Song by Bee Gees

from the album Horizontal
- Released: February 1968
- Recorded: 30 July, 1 and 10 August, 28 October 1967
- Genre: Soft rock, progressive rock
- Length: 2:19 (mono) 2:23 (stereo)
- Songwriters: Barry, Robin and Maurice Gibb
- Producers: Robert Stigwood, Bee Gees

= Birdie Told Me =

"Birdie Told Me" is a song by the Bee Gees, recorded for the album Horizontal (1967). It was written by Barry, Robin and Maurice Gibb. The song has a duration of 2 minutes and 19 seconds in mono and 2:23 in stereo.
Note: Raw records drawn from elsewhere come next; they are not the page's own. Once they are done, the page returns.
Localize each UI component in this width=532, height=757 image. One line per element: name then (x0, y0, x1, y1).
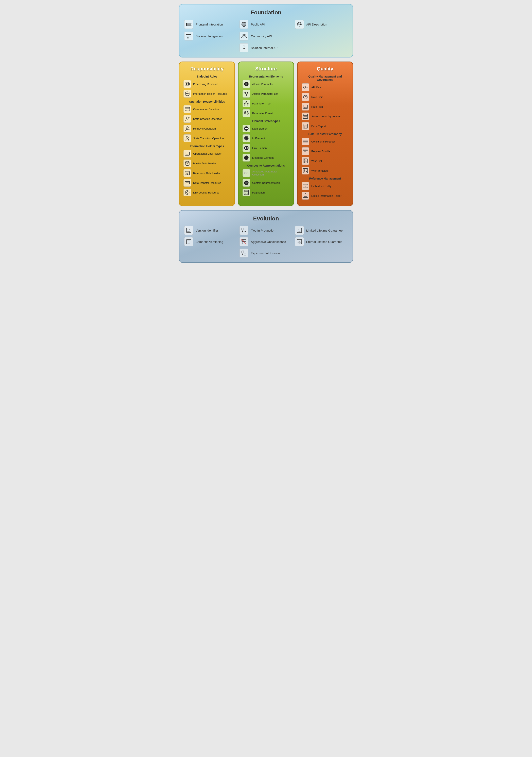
version-id-label: Version Identifier (196, 229, 218, 232)
list-item: Embedded Entity (302, 182, 349, 190)
aggressive-icon (239, 237, 248, 246)
public-api-icon (239, 20, 248, 29)
evolution-col-3: v1.1expires Limited Lifetime Guarantee v… (295, 226, 348, 257)
svg-text:∞ forever: ∞ forever (298, 242, 302, 244)
list-item: Parameter Forest (242, 109, 290, 117)
list-item: Service Level Agreement (302, 112, 349, 120)
community-api-label: Community API (251, 34, 272, 38)
atomic-param-icon (242, 80, 250, 88)
main-three-col: Responsibility Endpoint Roles Processing… (179, 62, 353, 206)
svg-point-27 (188, 83, 189, 84)
api-key-label: API Key (311, 86, 321, 89)
svg-rect-45 (185, 152, 189, 155)
computation-icon: f(x) (183, 105, 191, 113)
svg-point-81 (247, 111, 248, 112)
list-item: Pagination (242, 189, 290, 196)
foundation-col-2: Public API Community API (239, 20, 292, 52)
list-item: Request Bundle (302, 147, 349, 155)
list-item: Wish Template (302, 167, 349, 174)
svg-text:$$$: $$$ (304, 107, 307, 109)
responsibility-section: Responsibility Endpoint Roles Processing… (179, 62, 235, 206)
evolution-title: Evolution (184, 215, 348, 222)
list-item: Operational Data Holder (183, 150, 230, 158)
svg-marker-170 (242, 243, 243, 244)
processing-label: Processing Resource (193, 82, 218, 86)
eternal-lifetime-icon: v1.1∞ forever (295, 237, 304, 246)
processing-icon (183, 80, 191, 88)
list-item: Reference Data Holder (183, 169, 230, 177)
linked-label: Linked Information Holder (311, 194, 342, 197)
foundation-col-1: Frontend Integration Backend Integration (184, 20, 237, 41)
list-item: v1.1expires Limited Lifetime Guarantee (295, 226, 348, 235)
list-item: v1.0stable Version Identifier (184, 226, 237, 235)
responsibility-title: Responsibility (183, 66, 230, 72)
link-lookup-label: Link Lookup Resource (193, 191, 219, 194)
foundation-title: Foundation (184, 9, 348, 16)
svg-point-60 (186, 192, 188, 194)
list-item: Backend Integration (184, 32, 237, 41)
svg-text:i: i (246, 157, 246, 159)
svg-rect-132 (303, 150, 308, 152)
api-key-icon (302, 83, 309, 91)
operational-icon (183, 150, 191, 158)
list-item: Wish List (302, 157, 349, 165)
svg-text:v1.0.1: v1.0.1 (187, 242, 190, 244)
refmgmt-heading: Reference Management (302, 177, 349, 180)
master-icon (183, 160, 191, 167)
public-api-label: Public API (251, 23, 265, 26)
list-item: Rate Limit (302, 93, 349, 101)
svg-point-73 (247, 103, 248, 105)
frontend-icon (184, 20, 193, 29)
backend-label: Backend Integration (196, 34, 222, 38)
experimental-icon (239, 249, 248, 257)
semantic-version-icon: v1.0.0v1.0.1 (184, 237, 193, 246)
wish-template-icon (302, 167, 309, 174)
svg-point-110 (303, 86, 306, 88)
metadata-element-icon: i (242, 154, 250, 162)
svg-point-82 (244, 113, 245, 113)
backend-icon (184, 32, 193, 41)
foundation-col-3: API Description (295, 20, 348, 29)
api-description-label: API Description (306, 23, 327, 26)
limited-lifetime-icon: v1.1expires (295, 226, 304, 235)
evolution-col-2: Two In Production Aggressive Obsolescenc… (239, 226, 292, 257)
sla-label: Service Level Agreement (311, 115, 341, 118)
svg-rect-134 (304, 149, 307, 150)
reference-label: Reference Data Holder (193, 172, 220, 175)
svg-text:expires: expires (298, 231, 301, 232)
list-item: Retrieval Operation (183, 125, 230, 132)
list-item: API Key (302, 83, 349, 91)
list-item: i Metadata Element (242, 154, 290, 162)
svg-marker-42 (189, 129, 190, 130)
operational-label: Operational Data Holder (193, 152, 221, 155)
svg-point-19 (244, 34, 246, 36)
solution-api-label: Solution Internal API (251, 46, 278, 49)
wish-template-label: Wish Template (311, 169, 328, 172)
data-element-icon (242, 125, 250, 132)
svg-line-77 (246, 102, 248, 103)
link-element-icon (242, 144, 250, 152)
param-forest-icon (242, 109, 250, 117)
list-item: Atomic Parameter (242, 80, 290, 88)
list-item: Information Holder Resource (183, 90, 230, 98)
svg-marker-5 (191, 25, 192, 26)
svg-text:f(x): f(x) (185, 110, 187, 111)
svg-point-65 (246, 84, 247, 84)
svg-rect-105 (244, 190, 248, 195)
rate-limit-icon (302, 93, 309, 101)
svg-point-83 (245, 113, 246, 113)
svg-line-89 (248, 112, 248, 113)
svg-marker-176 (242, 254, 243, 255)
master-label: Master Data Holder (193, 162, 216, 165)
info-holder-icon (183, 90, 191, 98)
experimental-label: Experimental Preview (251, 251, 280, 255)
list-item: Conditional Request (302, 137, 349, 145)
retrieval-label: Retrieval Operation (193, 127, 216, 130)
list-item: ID Id Element (242, 135, 290, 142)
list-item: Processing Resource (183, 80, 230, 88)
context-label: Context Representation (252, 181, 280, 184)
param-forest-label: Parameter Forest (252, 112, 273, 115)
list-item: Parameter Tree (242, 100, 290, 107)
svg-rect-161 (244, 228, 246, 230)
foundation-section: Foundation Frontend Integration (179, 4, 353, 57)
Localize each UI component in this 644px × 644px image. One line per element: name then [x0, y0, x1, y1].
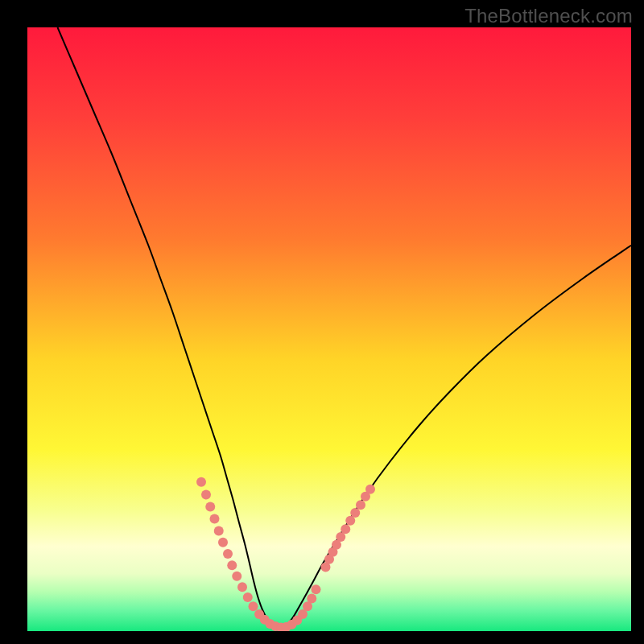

"Birdie Told Me" was covered by Dodle Best.

==Recording==
When the band entered Chappell Studios to begin recording the album in earnest, the first song they recorded was "Birdie Told Me". Barry recalls "'Birdie Told Me' is something I think I brought in, really about love on the rebound". "Obviously the person has lost the one he loves, and she's telling him it's going to be alright. A pretty song."

Robin adds, "It's got a flavour of the late '60s in it, that's the kind of song you would hear from a film of the time. I really love the chorus; it's a very poignant song. The original idea that Barry had for 'Birdie Told Me' came at Chappell Studios, which is the original Chappell Music [Publishers office], but they had a studio upstairs. We used to alternate between there and the IBC Studios in Portland Place, which was just opposite the BBC."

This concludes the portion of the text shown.